======== Exercise inputs ========
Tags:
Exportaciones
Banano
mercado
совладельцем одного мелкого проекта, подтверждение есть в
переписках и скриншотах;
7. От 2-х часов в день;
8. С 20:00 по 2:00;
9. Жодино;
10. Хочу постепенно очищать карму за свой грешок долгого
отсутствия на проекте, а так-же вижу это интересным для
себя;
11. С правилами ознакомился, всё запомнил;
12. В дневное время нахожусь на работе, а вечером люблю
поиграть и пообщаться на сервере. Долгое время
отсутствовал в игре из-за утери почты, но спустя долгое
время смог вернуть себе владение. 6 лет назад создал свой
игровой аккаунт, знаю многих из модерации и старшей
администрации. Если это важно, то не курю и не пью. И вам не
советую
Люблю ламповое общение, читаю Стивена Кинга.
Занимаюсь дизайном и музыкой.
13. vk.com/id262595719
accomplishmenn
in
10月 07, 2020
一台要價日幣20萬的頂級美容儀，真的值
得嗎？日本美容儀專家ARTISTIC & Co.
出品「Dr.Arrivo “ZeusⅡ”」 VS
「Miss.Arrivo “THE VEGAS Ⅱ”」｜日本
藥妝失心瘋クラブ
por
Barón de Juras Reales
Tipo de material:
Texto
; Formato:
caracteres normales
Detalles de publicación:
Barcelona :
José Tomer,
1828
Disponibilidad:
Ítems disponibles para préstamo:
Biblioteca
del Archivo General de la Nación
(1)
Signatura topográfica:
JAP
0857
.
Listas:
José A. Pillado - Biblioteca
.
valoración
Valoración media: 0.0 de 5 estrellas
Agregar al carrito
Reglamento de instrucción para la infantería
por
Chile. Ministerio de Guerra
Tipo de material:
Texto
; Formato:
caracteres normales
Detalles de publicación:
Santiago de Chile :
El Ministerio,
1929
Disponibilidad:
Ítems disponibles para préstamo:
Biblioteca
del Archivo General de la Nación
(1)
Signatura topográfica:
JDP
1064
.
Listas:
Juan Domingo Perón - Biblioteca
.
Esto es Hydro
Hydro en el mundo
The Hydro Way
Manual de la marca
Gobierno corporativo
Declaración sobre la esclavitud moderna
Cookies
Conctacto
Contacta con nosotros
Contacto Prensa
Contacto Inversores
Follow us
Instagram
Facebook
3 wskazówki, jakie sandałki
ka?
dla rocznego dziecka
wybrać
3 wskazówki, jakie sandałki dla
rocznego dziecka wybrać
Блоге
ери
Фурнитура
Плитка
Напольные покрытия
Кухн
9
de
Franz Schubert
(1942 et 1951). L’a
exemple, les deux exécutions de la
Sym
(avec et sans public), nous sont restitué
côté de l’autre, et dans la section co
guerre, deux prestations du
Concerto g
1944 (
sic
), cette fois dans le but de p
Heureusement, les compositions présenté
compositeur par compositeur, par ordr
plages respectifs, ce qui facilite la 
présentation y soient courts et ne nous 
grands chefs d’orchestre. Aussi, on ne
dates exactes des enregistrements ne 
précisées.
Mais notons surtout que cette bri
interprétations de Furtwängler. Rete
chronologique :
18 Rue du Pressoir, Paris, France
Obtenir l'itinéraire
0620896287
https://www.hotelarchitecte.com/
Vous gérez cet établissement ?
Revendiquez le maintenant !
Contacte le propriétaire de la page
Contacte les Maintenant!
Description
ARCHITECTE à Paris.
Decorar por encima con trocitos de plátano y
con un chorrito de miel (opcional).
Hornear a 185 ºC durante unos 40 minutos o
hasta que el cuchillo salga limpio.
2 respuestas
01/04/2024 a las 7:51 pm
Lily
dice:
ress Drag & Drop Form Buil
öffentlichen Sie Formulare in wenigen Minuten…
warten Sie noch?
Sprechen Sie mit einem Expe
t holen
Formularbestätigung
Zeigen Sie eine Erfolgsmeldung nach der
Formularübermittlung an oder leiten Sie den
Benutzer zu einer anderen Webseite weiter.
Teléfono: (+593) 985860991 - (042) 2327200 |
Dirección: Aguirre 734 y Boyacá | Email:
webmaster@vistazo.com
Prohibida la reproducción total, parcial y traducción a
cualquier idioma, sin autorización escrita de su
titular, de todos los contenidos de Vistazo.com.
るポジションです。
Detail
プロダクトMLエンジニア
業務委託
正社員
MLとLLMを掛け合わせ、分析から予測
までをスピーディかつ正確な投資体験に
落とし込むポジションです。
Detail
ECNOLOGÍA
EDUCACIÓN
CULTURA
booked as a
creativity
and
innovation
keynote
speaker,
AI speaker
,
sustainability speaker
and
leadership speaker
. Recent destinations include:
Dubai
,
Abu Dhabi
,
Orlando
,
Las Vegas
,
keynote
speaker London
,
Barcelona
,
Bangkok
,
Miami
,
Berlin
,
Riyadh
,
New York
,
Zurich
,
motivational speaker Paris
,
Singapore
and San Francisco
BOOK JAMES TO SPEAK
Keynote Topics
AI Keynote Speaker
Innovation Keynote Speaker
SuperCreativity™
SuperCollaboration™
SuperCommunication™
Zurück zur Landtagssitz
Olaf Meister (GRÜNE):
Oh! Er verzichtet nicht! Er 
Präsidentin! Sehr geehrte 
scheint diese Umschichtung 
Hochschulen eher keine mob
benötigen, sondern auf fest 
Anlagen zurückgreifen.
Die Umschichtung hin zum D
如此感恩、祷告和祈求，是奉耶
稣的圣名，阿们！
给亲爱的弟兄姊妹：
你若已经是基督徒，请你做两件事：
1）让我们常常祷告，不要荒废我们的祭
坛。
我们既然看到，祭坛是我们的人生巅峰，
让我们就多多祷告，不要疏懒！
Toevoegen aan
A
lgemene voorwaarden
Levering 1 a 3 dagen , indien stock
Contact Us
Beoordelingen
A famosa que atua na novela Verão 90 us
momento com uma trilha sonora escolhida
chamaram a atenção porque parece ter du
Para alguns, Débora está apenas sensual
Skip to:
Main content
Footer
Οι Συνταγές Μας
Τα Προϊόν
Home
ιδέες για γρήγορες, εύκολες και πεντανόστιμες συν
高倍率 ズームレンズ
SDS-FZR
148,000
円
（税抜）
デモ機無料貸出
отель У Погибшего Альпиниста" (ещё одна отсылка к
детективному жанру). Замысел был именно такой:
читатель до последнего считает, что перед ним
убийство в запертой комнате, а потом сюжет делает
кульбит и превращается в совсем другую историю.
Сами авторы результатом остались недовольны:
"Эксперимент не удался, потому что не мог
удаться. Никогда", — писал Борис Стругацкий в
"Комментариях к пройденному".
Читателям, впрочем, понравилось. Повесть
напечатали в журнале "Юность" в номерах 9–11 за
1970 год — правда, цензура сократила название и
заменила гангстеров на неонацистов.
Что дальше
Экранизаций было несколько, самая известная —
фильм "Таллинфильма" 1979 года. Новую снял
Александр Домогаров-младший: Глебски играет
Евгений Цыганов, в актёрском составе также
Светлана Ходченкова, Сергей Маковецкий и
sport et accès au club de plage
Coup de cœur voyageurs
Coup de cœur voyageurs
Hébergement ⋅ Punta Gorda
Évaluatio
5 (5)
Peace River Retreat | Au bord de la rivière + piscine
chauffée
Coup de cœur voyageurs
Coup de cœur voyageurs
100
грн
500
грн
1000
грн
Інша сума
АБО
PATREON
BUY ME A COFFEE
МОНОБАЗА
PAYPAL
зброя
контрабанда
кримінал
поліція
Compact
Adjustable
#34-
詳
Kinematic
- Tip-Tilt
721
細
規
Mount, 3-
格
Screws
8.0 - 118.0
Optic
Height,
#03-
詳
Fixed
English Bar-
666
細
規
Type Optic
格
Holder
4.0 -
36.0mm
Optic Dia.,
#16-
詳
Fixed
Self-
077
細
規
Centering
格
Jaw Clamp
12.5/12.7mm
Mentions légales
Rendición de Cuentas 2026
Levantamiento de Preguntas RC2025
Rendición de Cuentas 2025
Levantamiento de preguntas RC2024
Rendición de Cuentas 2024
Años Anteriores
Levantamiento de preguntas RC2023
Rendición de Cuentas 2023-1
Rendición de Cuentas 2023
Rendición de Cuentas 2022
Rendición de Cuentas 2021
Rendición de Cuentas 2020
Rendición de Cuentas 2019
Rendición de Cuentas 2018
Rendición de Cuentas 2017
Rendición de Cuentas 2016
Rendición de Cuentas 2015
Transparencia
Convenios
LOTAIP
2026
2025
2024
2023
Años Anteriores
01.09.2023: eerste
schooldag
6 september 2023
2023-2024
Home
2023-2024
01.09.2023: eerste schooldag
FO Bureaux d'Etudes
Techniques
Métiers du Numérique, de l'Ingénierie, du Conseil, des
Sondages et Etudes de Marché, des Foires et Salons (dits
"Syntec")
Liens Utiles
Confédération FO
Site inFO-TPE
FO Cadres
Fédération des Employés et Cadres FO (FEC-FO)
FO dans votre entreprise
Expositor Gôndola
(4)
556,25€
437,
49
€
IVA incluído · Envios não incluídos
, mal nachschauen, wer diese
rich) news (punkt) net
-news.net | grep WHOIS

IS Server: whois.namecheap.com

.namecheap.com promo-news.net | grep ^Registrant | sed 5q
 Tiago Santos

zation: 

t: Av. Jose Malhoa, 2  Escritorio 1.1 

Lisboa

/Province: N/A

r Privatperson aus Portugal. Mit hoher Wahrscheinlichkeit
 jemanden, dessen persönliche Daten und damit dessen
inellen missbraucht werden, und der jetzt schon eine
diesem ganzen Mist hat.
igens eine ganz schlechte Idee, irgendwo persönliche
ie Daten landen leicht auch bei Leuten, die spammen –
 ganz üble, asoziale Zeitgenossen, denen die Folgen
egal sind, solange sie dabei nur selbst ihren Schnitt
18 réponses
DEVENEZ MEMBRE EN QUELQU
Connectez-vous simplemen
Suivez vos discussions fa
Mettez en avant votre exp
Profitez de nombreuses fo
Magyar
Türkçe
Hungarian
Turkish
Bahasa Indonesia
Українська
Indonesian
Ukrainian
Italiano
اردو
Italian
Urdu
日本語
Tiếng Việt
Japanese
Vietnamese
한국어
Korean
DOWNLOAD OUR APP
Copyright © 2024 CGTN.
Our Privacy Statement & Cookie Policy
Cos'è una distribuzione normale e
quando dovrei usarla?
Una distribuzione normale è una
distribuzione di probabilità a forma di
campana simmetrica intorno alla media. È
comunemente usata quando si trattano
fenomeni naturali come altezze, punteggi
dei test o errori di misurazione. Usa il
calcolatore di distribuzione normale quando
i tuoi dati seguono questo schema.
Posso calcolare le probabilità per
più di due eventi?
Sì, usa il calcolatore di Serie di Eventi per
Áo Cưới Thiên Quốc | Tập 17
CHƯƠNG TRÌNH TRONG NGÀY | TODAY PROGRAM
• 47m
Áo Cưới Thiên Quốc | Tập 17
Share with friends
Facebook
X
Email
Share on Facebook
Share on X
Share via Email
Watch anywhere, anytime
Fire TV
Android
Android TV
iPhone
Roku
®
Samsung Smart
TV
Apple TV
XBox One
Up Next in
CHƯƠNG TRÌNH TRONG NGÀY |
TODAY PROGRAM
========
Show, from the entries above, every line that includes the string "calcolatore".

calcolatore di distribuzione normale quando
Sì, usa il calcolatore di Serie di Eventi per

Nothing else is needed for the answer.